When Chamorro went with a group of journalists and his wife Desirée Elizondo to the headquarters of the National Police of Nicaragua, in Managua, to continue his claim, he and his team received shoves, insults, beatings, kicks and hits with clubs from riot police, according to Confidencial.
After it happened, Chamorro denounced this new aggression against the independent press and said in a video posted on his site that they will continue to demand to the dictatorship the cessation of this illegal occupation of the newsroom of Esta Semana and Confidencial.
In addition, he alleged that “the government is committing an illegal act of seizure against the right to private property.”
One day before police took over the newsroom, on Dec. 13, a group of DOP officers raided the offices of the media outlet, destroying doors and furniture, and confiscating computers, equipment and documents.
This raid, according to Confidencial, took place within the framework of five NGOs being blocked by the National Assembly on the same day. The offices of the Nicaraguan Center for Human Rights (Cenidh) were also raided on Dec. 13, according to El País.
Chamorro, who clarified that the private media he leads are not related to the organizations blocked by the government, described the raid on his offices as a deliberate attack against the independent press and announced that he will take his case to the Supreme Court.
The Special Rapporteur for Freedom of Expression of the Inter-American Commission on Human Rights (IACHR), Edison Lanza, told the Knight Center that there is a situation of extreme alarm and concern over the situation of persecution that the Nicaraguan government has unleashed against media and journalists.
"Nicaragua remains responsible under international law with respect to the American Convention on Human Rights, the International Covenant on Civil and Political Rights, to guarantee and safeguard freedom of expression and to persecute those who precisely attack journalists," Lanza said.
Lanza added that it already looks like a kind of "science fiction" for a government to directly attack dissidents, protesters and journalists. "It is our duty to reiterate it, they are indefeasible crimes and should be pursued now or in the future, but in particular, the minimum that could be asked now of the government is to cease the harassment and persecution of journalists, restore freedom of expression and progressively return to democracy," he said.
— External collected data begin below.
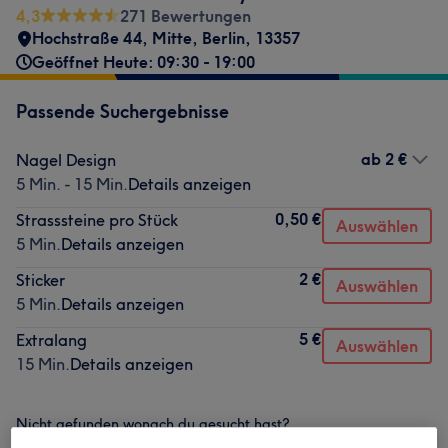
4,3
271 Bewertungen
Hochstraße 44
,
Mitte
,
Berlin
,
13357
Geöffnet Heute: 09:30 - 19:00
Passende Suchergebnisse
ab
2 €
Nagel Design
5 Min. - 15 Min.
Details anzeigen
0,50 €
Strasssteine pro Stück
Auswählen
5 Min.
Details anzeigen
2 €
Sticker
Auswählen
5 Min.
Details anzeigen
5 €
Extralang
Auswählen
15 Min.
Details anzeigen
Nicht gefunden wonach du gesucht hast?
Alle Services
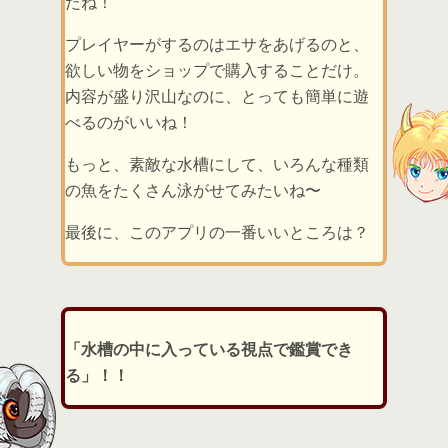
だね！
プレイヤーがするのはエサをあげるのと、
欲しい物をショップで購入することだけ。
内容が盛り沢山なのに、とっても簡単に遊
べるのがいいね！
もっと、素敵な水槽にして、いろんな種類
の魚をたくさん泳がせてみたいね〜
最後に、このアプリの一番いいところは？
「水槽の中に入っている視点で鑑賞でき
る」！！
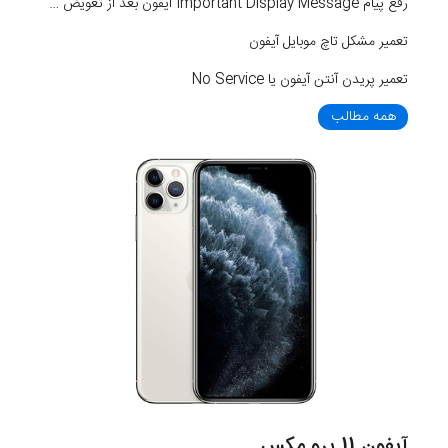
رفع پیام Important Display Message آیفون بعد از تعویض LCD
تعمیر مشکل تاچ موبایل آیفون
تعمیر پریدن آنتن آیفون یا No Service
همه مطالب
آیفون 11 پرو مکس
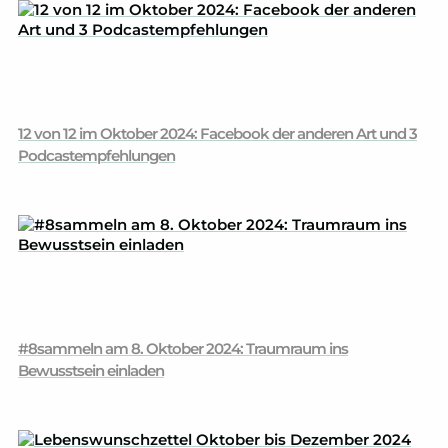
12 von 12 im Oktober 2024: Facebook der anderen Art und 3
Podcastempfehlungen
#8sammeln am 8. Oktober 2024: Traumraum ins
Bewusstsein einladen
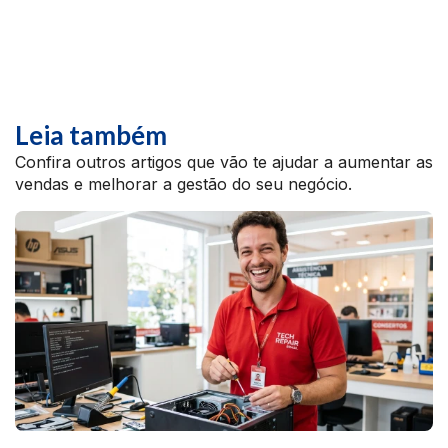
Leia também
Confira outros artigos que vão te ajudar a aumentar as
vendas e melhorar a gestão do seu negócio.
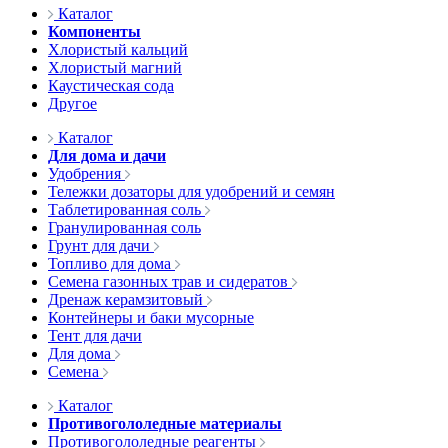
Каталог
Компоненты
Хлористый кальций
Хлористый магний
Каустическая сода
Другое
Каталог
Для дома и дачи
Удобрения
Тележки дозаторы для удобрений и семян
Таблетированная соль
Гранулированная соль
Грунт для дачи
Топливо для дома
Семена газонных трав и сидератов
Дренаж керамзитовый
Контейнеры и баки мусорные
Тент для дачи
Для дома
Семена
Каталог
Противогололедные материалы
Противогололедные реагенты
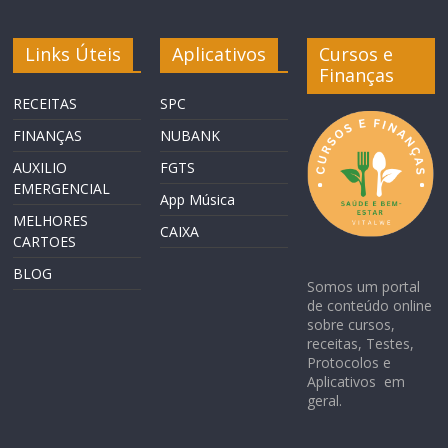
Links Úteis
Aplicativos
Cursos e
Finanças
RECEITAS
SPC
FINANÇAS
NUBANK
AUXILIO
FGTS
EMERGENCIAL
App Música
MELHORES
CAIXA
CARTOES
BLOG
Somos um portal
de conteúdo online
sobre cursos,
receitas, Testes,
Protocolos e
Aplicativos em
geral.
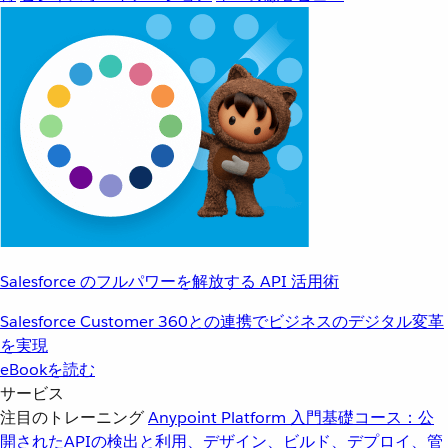
Salesforce のフルパワーを解放する API 活用術
Salesforce Customer 360との連携でビジネスのデジタル変革
を実現
eBookを読む
サービス
注目のトレーニング
Anypoint Platform 入門
基礎コース：公
開されたAPIの検出と利用、デザイン、ビルド、デプロイ、管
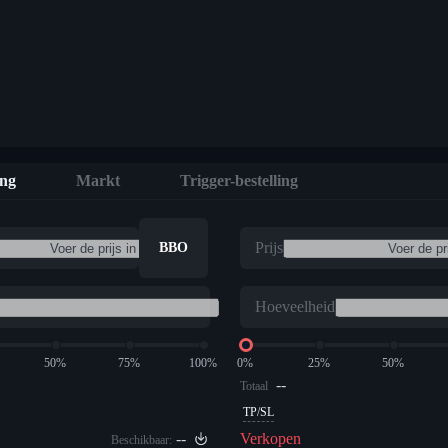
ing
Markt
Trigger-bestelling
Prijs
BBO
Hoeveelheid
50%
75%
100%
0%
25%
50%
--
Totaal
TP/SL
--
Verkopen
Beschikbaar:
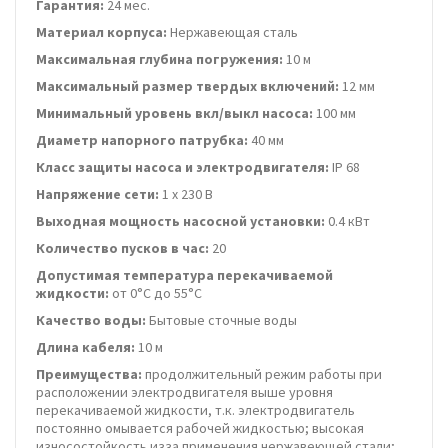
Гарантия:
24 мес.
Материал корпуса:
Нержавеющая сталь
Максимальная глубина погружения:
10 м
Максимальный размер твердых включений:
12 мм
Минимальный уровень вкл/выкл насоса:
100 мм
Диаметр напорного патрубка:
40 мм
Класс защиты насоса и электродвигателя:
IP 68
Напряжение сети:
1 х 230 В
Выходная мощность насосной установки:
0.4 кВт
Количество пусков в час:
20
Допустимая температура перекачиваемой
жидкости:
от 0°C до 55°C
Качество воды:
Бытовые сточные воды
Длина кабеля:
10 м
Преимущества:
продолжительный режим работы при
расположении электродвигателя выше уровня
перекачиваемой жидкости, т.к. электродвигатель
постоянно омывается рабочей жидкостью; высокая
износостойкость изза применения нержавеющей стали;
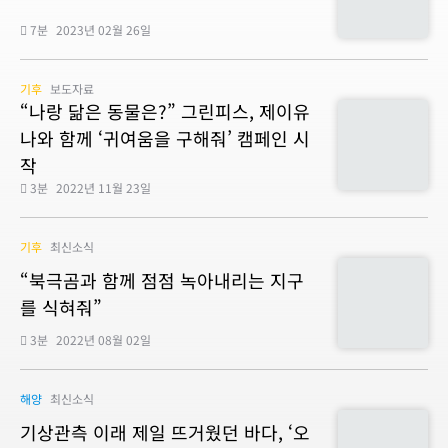
7분
2023년 02월 26일
기후
보도자료
“나랑 닮은 동물은?” 그린피스, 제이유
나와 함께 ‘귀여움을 구해줘’ 캠페인 시
작
3분
2022년 11월 23일
기후
최신소식
“북극곰과 함께 점점 녹아내리는 지구
를 식혀줘”
3분
2022년 08월 02일
해양
최신소식
기상관측 이래 제일 뜨거웠던 바다, ‘오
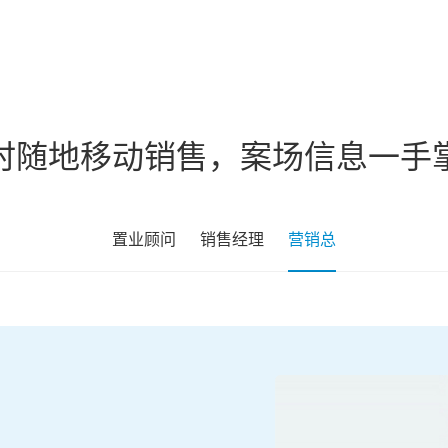
时随地移动销售，案场信息一手
置业顾问
销售经理
营销总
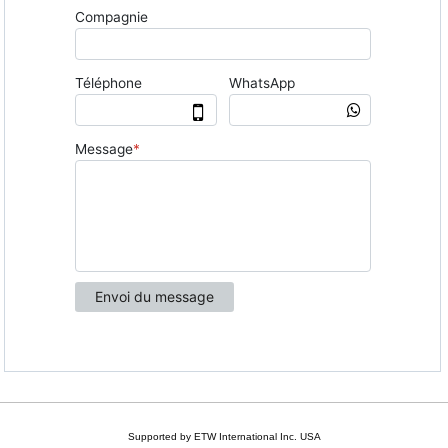
Supported by ETW International Inc. USA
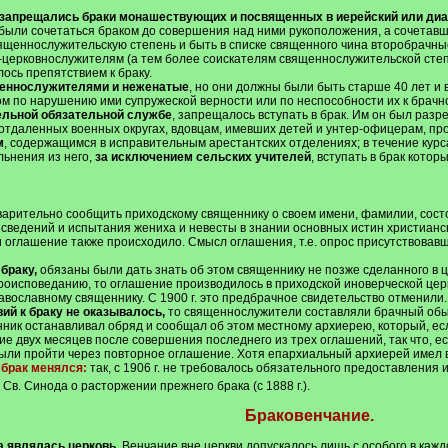
запрещались браки монашествующих и посвященных в иерейский или диак
были сочетаться браком до совершения над ними рукоположения, а сочетав
вященнослужительскую степень и быть в списке священного чина второбрачны
-церковнослужителям (а тем более соискателям священнослужительской сте
ось препятствием к браку.
щеннослужителями и неженатые
, но они должны были быть старше 40 лет и 
ом по нарушению ими супружеской верности или по неспособности их к брачн
ельной обязательной службе
, запрещалось вступать в брак. Им он был разр
отдаленных военных округах, вдовцам, имевших детей и унтер-офицерам, пр
м
, содержащимся в исправительным арестантских отделениях; в течение кур
льнения из него,
за исключением сельских учителей
, вступать в брак кот
арительно сообщить приходскому священнику о своем имени, фамилии, состоя
 сведений и испытания жениха и невесты в знании основных истин христианс
ви оглашение также происходило. Смысл оглашения, т.е. опрос присутствовавш
браку,
обязаны были дать знать об этом священнику не позже сделанного в ц
роисповеданию, то оглашение производилось в приходской иноверческой цер
ославному священнику. С 1900 г. это предбрачное свидетельство отменили.
ий к браку не оказывалось,
то священнослужители составляли брачный обыс
ник останавливал обряд и сообщал об этом местному архиерею, который, есл
ие двух месяцев после совершения последнего из трех оглашений, так что, е
 были пройти через повторное оглашение. Хотя епархиальный архиерей имел 
брак менялся:
так, с 1906 г. не требовалось обязательного предоставления 
 Св. Синода о расторжении прежнего брака (с 1888 г.).
Браковенчание.
 являлась церковь.
Венчание вне церкви допускалось лишь с особого в каж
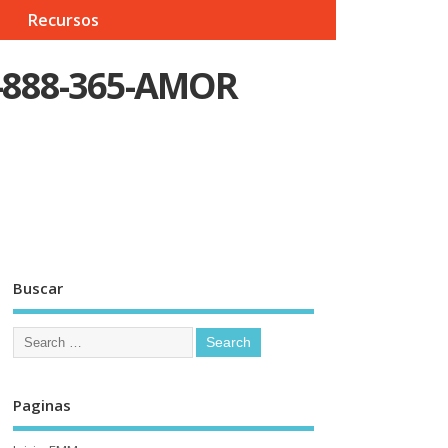
Recursos
1-888-365-AMOR
Buscar
Paginas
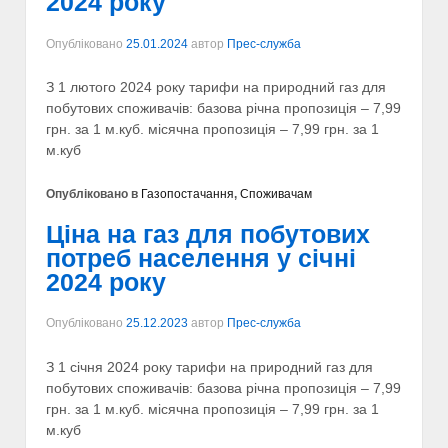
2024 року
Опубліковано
25.01.2024
автор
Прес-служба
З 1 лютого 2024 року тарифи на природний газ для
побутових споживачів: базова річна пропозиція – 7,99
грн. за 1 м.куб. місячна пропозиція – 7,99 грн. за 1
м.куб
Опубліковано в
Газопостачання
,
Споживачам
Ціна на газ для побутових
потреб населення у січні
2024 року
Опубліковано
25.12.2023
автор
Прес-служба
З 1 січня 2024 року тарифи на природний газ для
побутових споживачів: базова річна пропозиція – 7,99
грн. за 1 м.куб. місячна пропозиція – 7,99 грн. за 1
м.куб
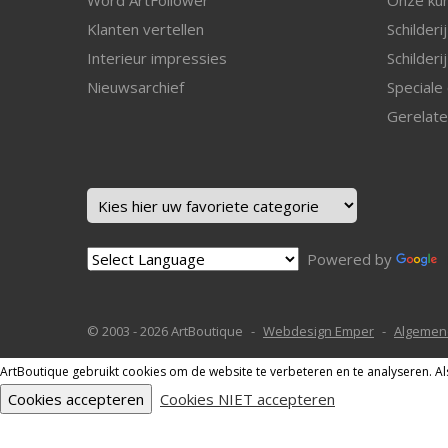
Klanten vertellen
Schilderi
I
nterieur impressies
Schilderi
Nieuwsarchief
Speciale 
Gerelate
Powered by
© 2003 - 2026 ArtBoutique
Webdesign Emper
Algemen
ArtBoutique gebruikt cookies om de website te verbeteren en te analyseren. Al
Cookies accepteren
Cookies NIET accepteren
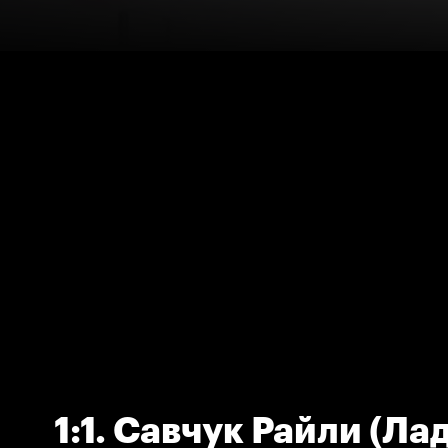
1:1. Савчук Райли (Ла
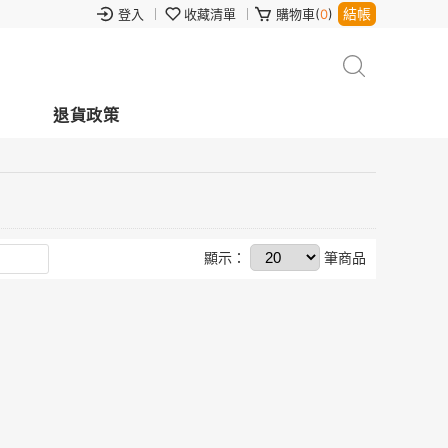
結帳
登入
收藏清單
購物車(
0
)
退貨政策
顯示：
筆商品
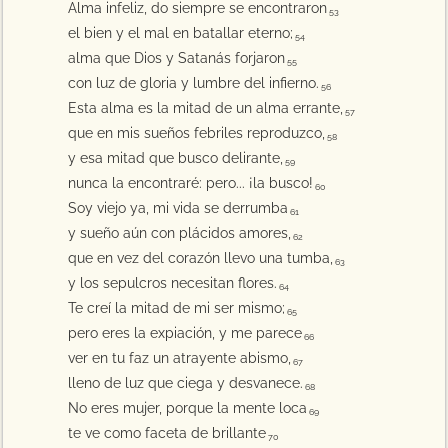
Alma infeliz, do siempre se encontraron
53
el bien y el mal en batallar eterno;
54
alma que Dios y Satanás forjaron
55
con luz de gloria y lumbre del infierno.
56
Esta alma es la mitad de un alma errante,
57
que en mis sueños febriles reproduzco,
58
y esa mitad que busco delirante,
59
nunca la encontraré: pero... ¡la busco!
60
Soy viejo ya, mi vida se derrumba
61
y sueño aún con plácidos amores,
62
que en vez del corazón llevo una tumba,
63
y los sepulcros necesitan flores.
64
Te creí la mitad de mi ser mismo;
65
pero eres la expiación, y me parece
66
ver en tu faz un atrayente abismo,
67
lleno de luz que ciega y desvanece.
68
No eres mujer, porque la mente loca
69
te ve como faceta de brillante
70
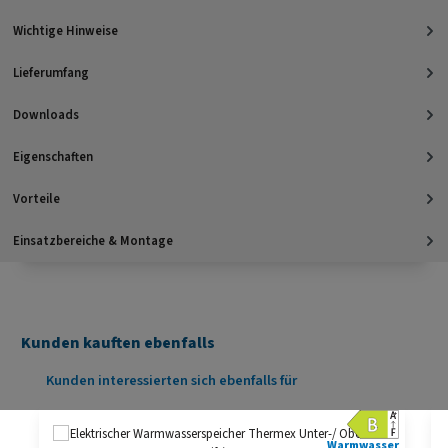
Wichtige Hinweise
Lieferumfang
Downloads
Eigenschaften
Vorteile
Einsatzbereiche & Montage
Kunden kauften ebenfalls
Produktgalerie überspringen
Kunden interessierten sich ebenfalls für
Warmwasser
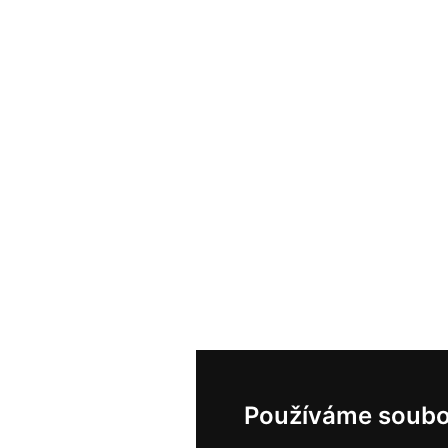
Používáme soubo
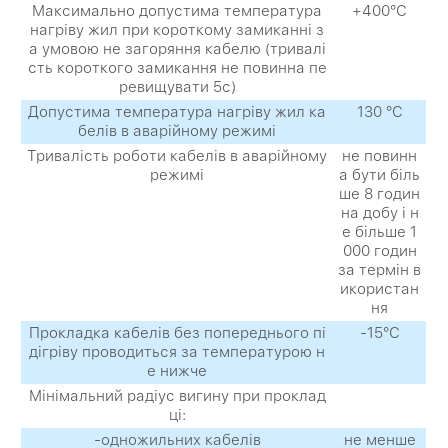
Максимально допустима температура
+400°С
нагріву жил при короткому замиканні з
а умовою не загоряння кабелю (тривалі
сть короткого замикання не повинна пе
ревищувати 5с)
Допустима температура нагріву жил ка
130 °С
белів в аварійному режимі
Тривалість роботи кабелів в аварійному
не повинн
режимі
а бути біль
ше 8 годин
на добу і н
е більше 1
000 годин
за термін в
икористан
ня
Прокладка кабелів без попереднього пі
-15°С
дігріву проводиться за температурою н
е нижче
Мінімальний радіус вигину при проклад
ці:
-одножильних кабелів
не менше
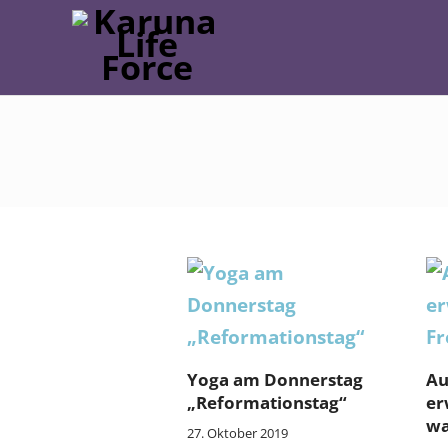
Yoga am Donnerstag
Au
„Reformationstag“
er
wa
27. Oktober 2019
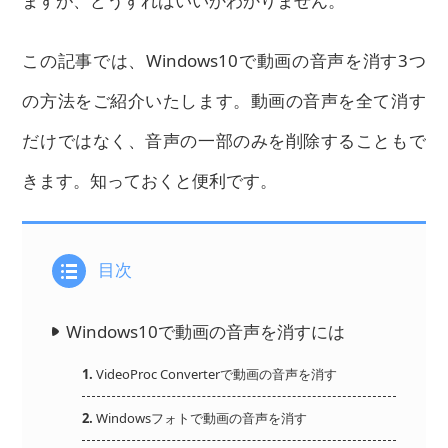
ますが、どうすればいいかわかりません。
この記事では、
Windows10で動画の音声を消す3つ
の方法
をご紹介いたします。動画の音声を全て消す
だけではなく、音声の一部のみを削除することもで
きます。知っておくと便利です。
目次
Windows10で動画の音声を消すには
1.
VideoProc Converterで動画の音声を消す
2.
Windowsフォトで動画の音声を消す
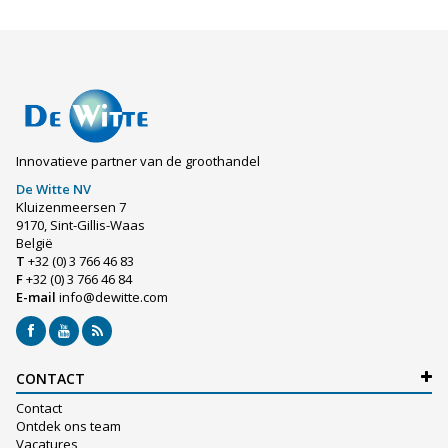
Innovatieve partner van de groothandel
De Witte NV
Kluizenmeersen 7
9170, Sint-Gillis-Waas
België
T
+32 (0) 3 766 46 83
F
+32 (0) 3 766 46 84
E-mail
info@dewitte.com
CONTACT
Contact
Ontdek ons team
Vacatures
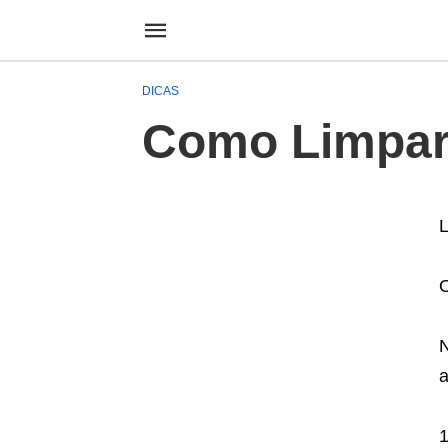
DICAS
Como Limpar 
L
O
N
a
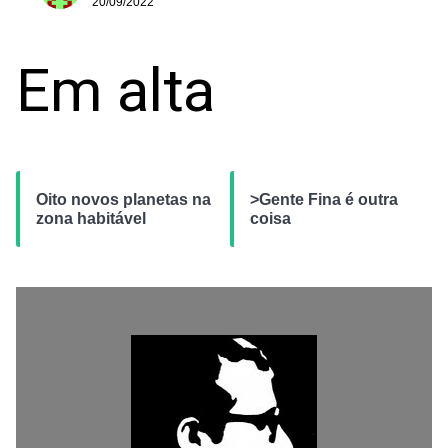
20/09/2022
Em alta
Oito novos planetas na
>Gente Fina é outra
zona habitável
coisa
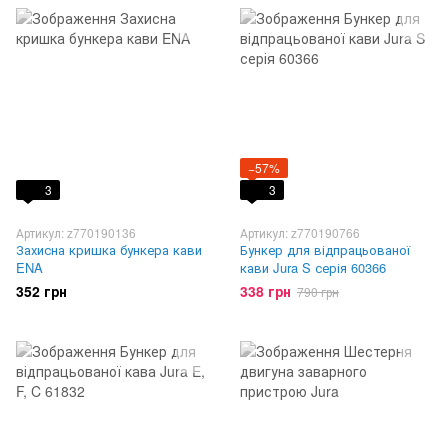
−57%
3
3
Артикул: z770190136
Артикул: z770190766
Захисна кришка бункера кави
Бункер для відпрацьованої
ENA
кави Jura S серія 60366
352 грн
338 грн
790 грн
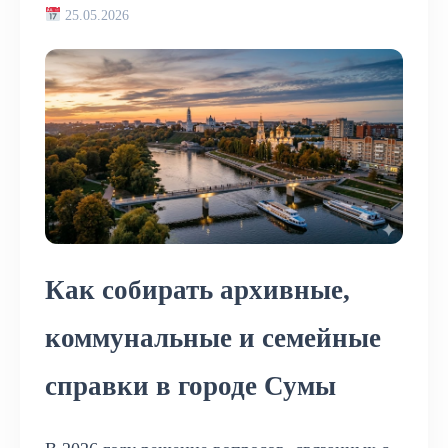
25.05.2026
Как собирать архивные,
коммунальные и семейные
справки в городе Сумы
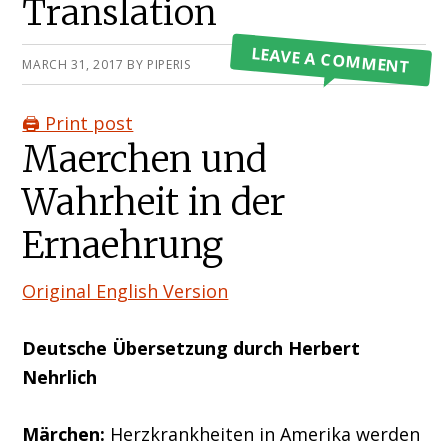
Translation
LEAVE A COMMENT
MARCH 31, 2017
BY
PIPERIS
🖨️ Print post
Maerchen und
Wahrheit in der
Ernaehrung
Original English Version
Deutsche Übersetzung durch Herbert
Nehrlich
Märchen:
Herzkrankheiten in Amerika werden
The Association of Journalists of Nicaragua (APN) strongly condemned the confiscation of the goods of Esta Semana, Esta Noche and Confidencial, according to the site 100% Noticias. "These actions are the true face of the Orteguista socialist project that tries to submit citizen rights to the caprice of the new paramilitary dictatorship," the APN said.
In a press release, members of the Board of Directors and of the Governing Council of the Gabriel García Márquez Foundation for New Ibero-American Journalism (FNPI), repudiated the acts of vandalism and intimidation against Confidencial. They also condemned the physical aggression against Chamorro and his team and his wife Desirée Elizondo by the riot police.
The FNPI urged Ortega and his wife to rectify these actions immediately, with a public condemnation of the police actions, the return of the facilities where the media operate and of their equipment and confiscated assets. There must also be, the organization said, a public apology by the authorities to Chamorro, whom they described as one of the most prominent journalists in the Americas.
"We are grateful for all the messages and expressions of national and international solidarity that we have received in the face of this aggression that is not only against us, against the team of journalists of Confidencial and Esta Semana, and against the country’s independent press, but it is also an aggression against citizens who are the custodians of the constitutional right of freedom of expression," Chamorro said.
"This is an attack on the right of citizens to express their opinions, it is an attack on their right to criticize the government, to denounce crimes and corruption and to continue demanding the resignation of President Ortega and Vice President Murillo, because they are not authorized to govern Nicaragua. We as journalists reiterate that we will not abandon our commitment to the truth. We will never accept censorship and self-censorship," he concluded.